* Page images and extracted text
Segment Open

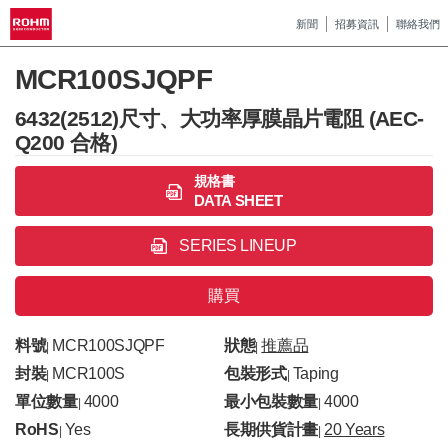
新聞
招募資訊
聯絡我們
MCR100SJQPF
6432(2512)尺寸、大功率厚膜晶片電阻 (AEC-
Q200 合格)
規格書
DATA SHEET
SERIES LINEUP
購買
料號
MCR100SJQPF
狀態
推薦品
|
|
封裝
MCR100S
包裝形式
Taping
|
|
單位數量
4000
最小包裝數量
4000
|
|
RoHS
Yes
長期供貨計畫
20 Years
|
|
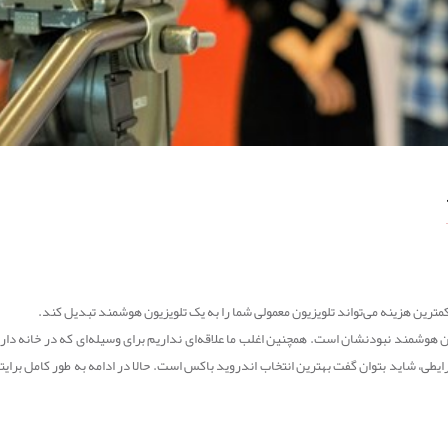
ترین هزینه می‌تواند تلویزیون معمولی شما را به یک تلویزیون هوشمند تبدیل کند.
ان هوشمند نبودنشان است. همچنین اغلب ما علاقه‌ای نداریم برای وسیله‌ای که در خانه داری
ایطی، شاید بتوان گفت بهترین انتخاب اندروید باکس است. حالا در ادامه به طور کامل برای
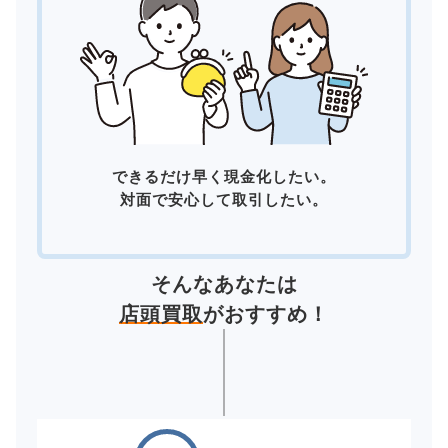
できるだけ早く現金化したい。
対面で安心して取引したい。
そんなあなたは
店頭買取
がおすすめ！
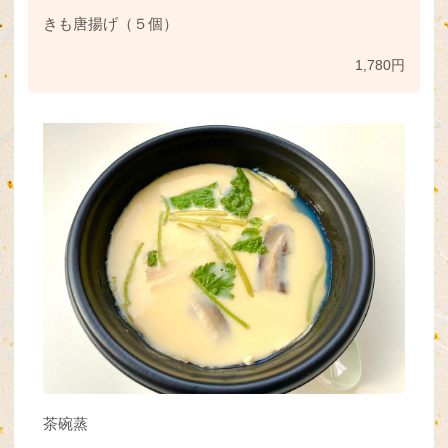
きも唐揚げ（５個）
1,780円
茶碗蒸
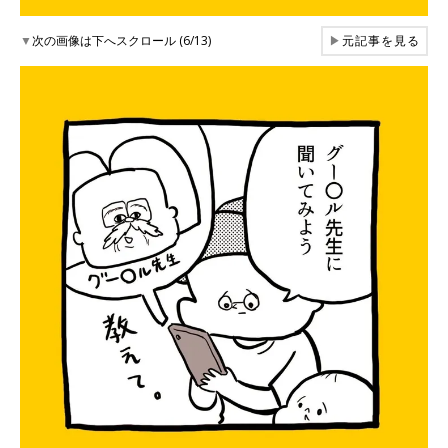
▼
次の画像は下へスクロール (6/13)
▶
元記事を見る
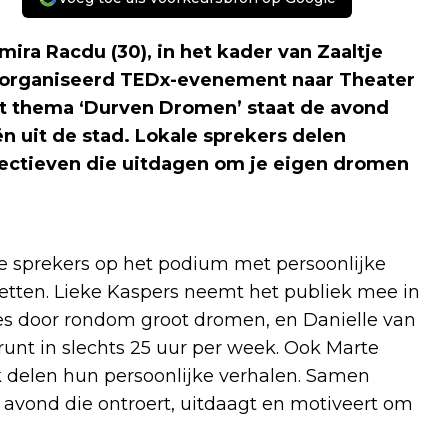
ira Racdu (30), in het kader van Zaaltje
georganiseerd TEDx-evenement naar Theater
et thema ‘Durven Dromen’ staat de avond
ën uit de stad. Lokale sprekers delen
pectieven die uitdagen om je eigen dromen
e sprekers op het podium met persoonlijke
etten. Lieke Kaspers neemt het publiek mee in
ies door rondom groot dromen, en Danielle van
runt in slechts 25 uur per week. Ook Marte
 delen hun persoonlijke verhalen. Samen
avond die ontroert, uitdaagt en motiveert om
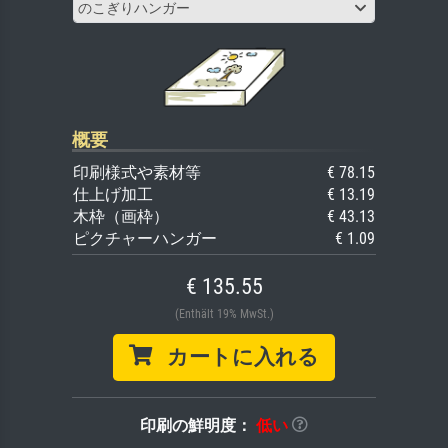
のこぎりハンガー
概要
印刷様式や素材等
€ 78.15
仕上げ加工
€ 13.19
木枠（画枠）
€ 43.13
ピクチャーハンガー
€ 1.09
€ 135.55
(Enthält 19% MwSt.)
カートに入れる
印刷の鮮明度：
低い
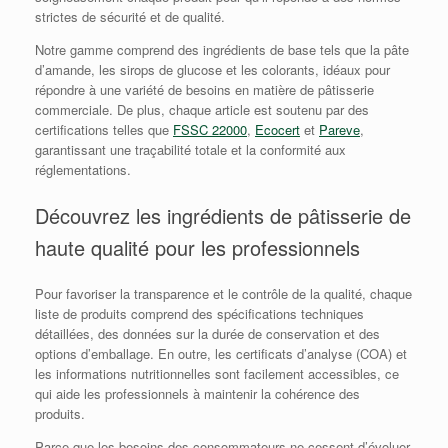
strictes de sécurité et de qualité.
Notre gamme comprend des ingrédients de base tels que la pâte
d’amande, les sirops de glucose et les colorants, idéaux pour
répondre à une variété de besoins en matière de pâtisserie
commerciale. De plus, chaque article est soutenu par des
certifications telles que
FSSC 22000
,
Ecocert
et
Pareve
,
garantissant une traçabilité totale et la conformité aux
réglementations.
Découvrez les ingrédients de pâtisserie de
haute qualité pour les professionnels
Pour favoriser la transparence et le contrôle de la qualité, chaque
liste de produits comprend des spécifications techniques
détaillées, des données sur la durée de conservation et des
options d’emballage. En outre, les certificats d’analyse (COA) et
les informations nutritionnelles sont facilement accessibles, ce
qui aide les professionnels à maintenir la cohérence des
produits.
Parce que les besoins des consommateurs ne cessent d’évoluer,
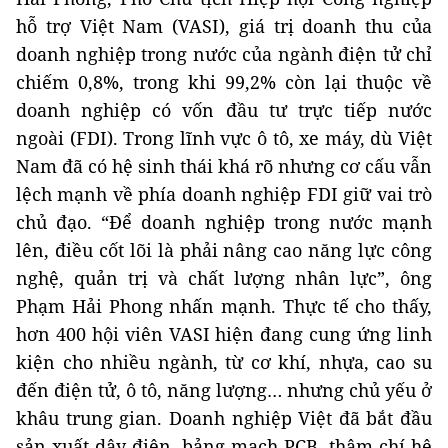
hỗ trợ Việt Nam (VASI), giá trị doanh thu của
doanh nghiệp trong nước của ngành điện tử chỉ
chiếm 0,8%, trong khi 99,2% còn lại thuộc về
doanh nghiệp có vốn đầu tư trực tiếp nước
ngoài (FDI). Trong lĩnh vực ô tô, xe máy, dù Việt
Nam đã có hệ sinh thái khá rõ nhưng cơ cấu vẫn
lệch mạnh về phía doanh nghiệp FDI giữ vai trò
chủ đạo. “Để doanh nghiệp trong nước mạnh
lên, điều cốt lõi là phải nâng cao năng lực công
nghệ, quản trị và chất lượng nhân lực”, ông
Phạm Hải Phong nhấn mạnh. Thực tế cho thấy,
hơn 400 hội viên VASI hiện đang cung ứng linh
kiện cho nhiều ngành, từ cơ khí, nhựa, cao su
đến điện tử, ô tô, năng lượng… nhưng chủ yếu ở
khâu trung gian. Doanh nghiệp Việt đã bắt đầu
sản xuất dây điện, bảng mạch PCB, thậm chí hệ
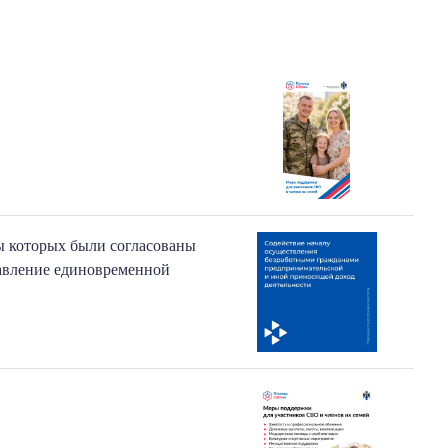
ы которых были согласованы
авление единовременной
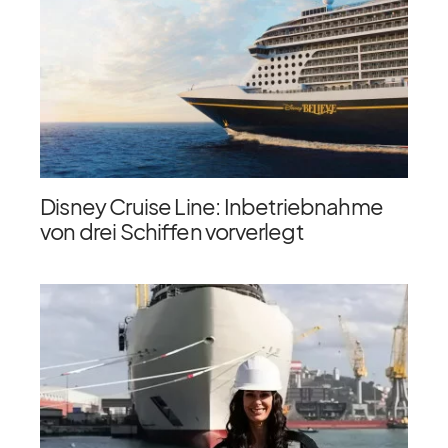
Disney Cruise Line: Inbetriebnahme
von drei Schiffen vorverlegt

Segment Closed

* INSTRUCTIONS FOR THE TASK
Give back every entry word for word, and drop the pictures as you go.

* COMPLETED TASK
新聞
招募資訊
聯絡我們
MCR100SJQPF
6432(2512)尺寸、大功率厚膜晶片電阻 (AEC-
Q200 合格)
規格書
DATA SHEET
SERIES LINEUP
購買
料號
MCR100SJQPF
狀態
推薦品
|
|
封裝
MCR100S
包裝形式
Taping
|
|
單位數量
4000
最小包裝數量
4000
|
|
RoHS
Yes
長期供貨計畫
20 Years
|
|
ترین هزینه می‌تواند تلویزیون معمولی شما را به یک تلویزیون هوشمند تبدیل کند.
ان هوشمند نبودنشان است. همچنین اغلب ما علاقه‌ای نداریم برای وسیله‌ای که در خانه داری
ایطی، شاید بتوان گفت بهترین انتخاب اندروید باکس است. حالا در ادامه به طور کامل برای
できるだけ早く現金化したい。
対面で安心して取引したい。
そんなあなたは
店頭買取
がおすすめ！
きも唐揚げ（５個）
1,780円
茶碗蒸
▼
次の画像は下へスクロール (6/13)
▶
元記事を見る
ira Racdu (30), in het kader van Zaaltje
georganiseerd TEDx-evenement naar Theater
et thema ‘Durven Dromen’ staat de avond
ën uit de stad. Lokale sprekers delen
pectieven die uitdagen om je eigen dromen
e sprekers op het podium met persoonlijke
etten. Lieke Kaspers neemt het publiek mee in
ies door rondom groot dromen, en Danielle van
runt in slechts 25 uur per week. Ook Marte
 delen hun persoonlijke verhalen. Samen
avond die ontroert, uitdaagt en motiveert om
のこぎりハンガー
概要
印刷様式や素材等
€ 78.15
仕上げ加工
€ 13.19
木枠（画枠）
€ 43.13
ピクチャーハンガー
€ 1.09
€ 135.55
(Enthält 19% MwSt.)
カートに入れる
印刷の鮮明度：
低い
strictes de sécurité et de qualité.
Notre gamme comprend des ingrédients de base tels que la pâte
d’amande, les sirops de glucose et les colorants, idéaux pour
répondre à une variété de besoins en matière de pâtisserie
commerciale. De plus, chaque article est soutenu par des
certifications telles que
FSSC 22000
,
Ecocert
et
Pareve
,
garantissant une traçabilité totale et la conformité aux
réglementations.
Découvrez les ingrédients de pâtisserie de
haute qualité pour les professionnels
Pour favoriser la transparence et le contrôle de la qualité, chaque
liste de produits comprend des spécifications techniques
détaillées, des données sur la durée de conservation et des
options d’emballage. En outre, les certificats d’analyse (COA) et
les informations nutritionnelles sont facilement accessibles, ce
qui aide les professionnels à maintenir la cohérence des
produits.
Parce que les besoins des consommateurs ne cessent d’évoluer,
hỗ trợ Việt Nam (VASI), giá trị doanh thu của
doanh nghiệp trong nước của ngành điện tử chỉ
chiếm 0,8%, trong khi 99,2% còn lại thuộc về
doanh nghiệp có vốn đầu tư trực tiếp nước
ngoài (FDI). Trong lĩnh vực ô tô, xe máy, dù Việt
Nam đã có hệ sinh thái khá rõ nhưng cơ cấu vẫn
lệch mạnh về phía doanh nghiệp FDI giữ vai trò
chủ đạo. “Để doanh nghiệp trong nước mạnh
lên, điều cốt lõi là phải nâng cao năng lực công
nghệ, quản trị và chất lượng nhân lực”, ông
Phạm Hải Phong nhấn mạnh. Thực tế cho thấy,
hơn 400 hội viên VASI hiện đang cung ứng linh
kiện cho nhiều ngành, từ cơ khí, nhựa, cao su
đến điện tử, ô tô, năng lượng… nhưng chủ yếu ở
khâu trung gian. Doanh nghiệp Việt đã bắt đầu
sản xuất dây điện, bảng mạch PCB, thậm chí hệ
ы которых были согласованы
авление единовременной
Disney Cruise Line: Inbetriebnahme
von drei Schiffen vorverlegt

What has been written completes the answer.